We have unfortunately been taught to think that fats and oils are damaging for our health
and lead to things like cardiovascular disease.
But this is not necessarily true.
When it comes to fats, the type of fat we eat matters.
As a society, we've been conditioned to believe that unsaturated fats from vegetable and seed oils are best
and that butter, lard, ghee, and other saturated fats are toxic.
In fact, the reverse is true.
Dr. Hyman discussed some of the history behind this misunderstanding
with leading science journalist Nina Teicholz.
Well, this is where the food industry does come in a little bit, just to start off this story.
So the vegetable oil industry was kind of born in the early 1900s, right? The first vegetable
oil product was Crisco. Oh, yeah. Right? So it used to be that those oils were used for the
Industrial Revolution. They were used to lubricate machinery.
And then they figured out how to harden them to make them,
and they learned how to bleach them and make them look white.
And then they thought, and it was actually Procter & Gamble that figured out how to do that.
They were going to make it into a soap.
You know, soap is made from oil.
Instead, they're like, hmm, that looks an awful lot like lard.
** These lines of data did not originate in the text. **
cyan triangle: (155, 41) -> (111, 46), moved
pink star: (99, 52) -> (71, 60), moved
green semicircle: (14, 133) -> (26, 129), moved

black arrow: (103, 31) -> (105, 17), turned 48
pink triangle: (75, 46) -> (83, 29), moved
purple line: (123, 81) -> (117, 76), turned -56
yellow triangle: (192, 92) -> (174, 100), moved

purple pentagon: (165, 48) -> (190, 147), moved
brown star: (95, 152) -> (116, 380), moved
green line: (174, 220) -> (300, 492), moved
Let's try to sell it as a food.
So they started to sell it as a food yeah so they started to sell it as a food
um and yeah so it turns out that they contained you know that it's what they hardening vegetable
oils is done through a process called hydrogenation and that produces trans fats but so these these
trans fatty hardened oils were started to be sold to americans 1911. Um, so coincidentally, um, heart disease starts
to take off right, uh, right around maybe like 10 years later. Um, we started seeing increases
in death from heart disease. So, um, so then Procter and Gamble figures out how to just sell
oil as oil. So one of the things to understand about, um, these oils is they're pressed.
Procter and Gamble produced like shampoo.
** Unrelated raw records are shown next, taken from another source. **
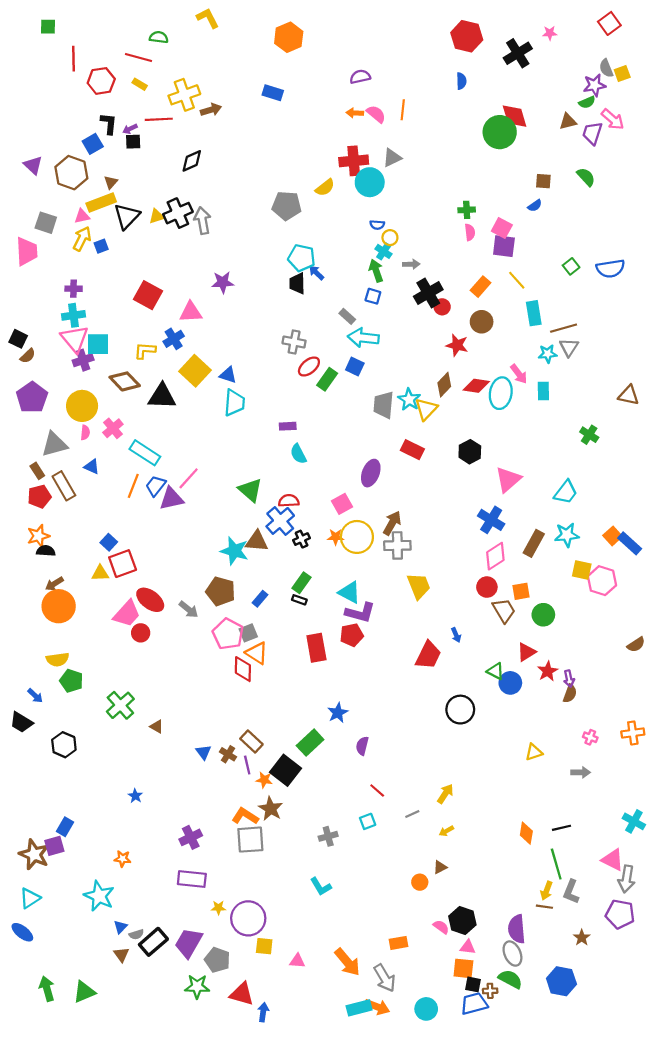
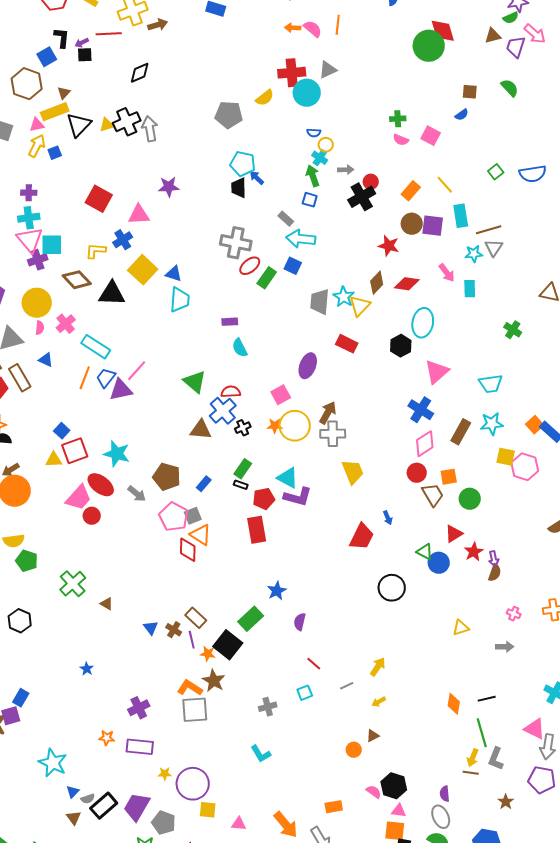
pink semicircle: (470, 232) -> (401, 140), turned 119
purple square: (504, 246) -> (433, 226), moved
red circle: (442, 307) -> (371, 182), moved
gray cross: (294, 342) -> (236, 243), size x1.4
cyan ellipse: (501, 393) -> (423, 323), moved
cyan trapezoid: (566, 492) -> (491, 384), turned 45
cyan star: (234, 551) -> (117, 454), moved
red pentagon: (352, 635) -> (264, 499), moved
orange star: (123, 859) -> (107, 738), moved
purple semicircle: (517, 929) -> (445, 794), size x0.6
Yeah. Well, they, they were a soap maker. Socter & Gamble produced like shampoo.
Yeah, well, they were a soap maker.
So that's why they came up with this.
But Crisco was like a best-selling thing.
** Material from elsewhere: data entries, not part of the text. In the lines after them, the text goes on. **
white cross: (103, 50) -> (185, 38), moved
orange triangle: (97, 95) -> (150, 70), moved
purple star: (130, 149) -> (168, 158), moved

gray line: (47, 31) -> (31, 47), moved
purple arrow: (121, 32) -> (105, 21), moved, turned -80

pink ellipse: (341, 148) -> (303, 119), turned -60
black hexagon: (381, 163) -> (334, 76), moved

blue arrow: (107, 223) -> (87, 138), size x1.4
They convinced, you know, in America,
so all these immigrants,
and they want to become American, right?
And so Procter & Gamble had this brilliant advertising campaign basically saying,
you know, give up lard.
Those are the bygone days of your grandmothers, like the spinning wheel of the olden days and, you know,
have Crisco instead. And this is the newfangled thing made in, you know, shiny scientist kitchens.
So Procter & Gamble figured out how to then make vegetable oils that were fluid in bottles.
They kind of tinkered with the fatty acids to make them stable.
And then, so here's where they started to influence nutrition science.
In 1948, the American Heart Association, which is really just an association of cardiologists, right?
Remember, heart disease is new.
Tiny little association.
They barely had an office.
They were just like, they barely had any funds.
Procter & Gamble comes in and says,
we're going to make you the designee of this radio show
for a week.
And it was this huge deal.
Overnight, literally according to the official history
of the American Heart Association,
they said millions of dollars flowed into our coffers.
We became overnight the powerhouse, opening
offices all across the country that we are today. They're still the number one largest
non-for-profit in the country.
All thanks to Procter & Gamble. And pretty soon thereafter, they started to recommend
that you start eating vegetable oils to prevent a heart attack.
Which was the worst idea because it turns out that trans fats, everybody agrees in this,
have killed hundreds of thousands, millions of people over the decades.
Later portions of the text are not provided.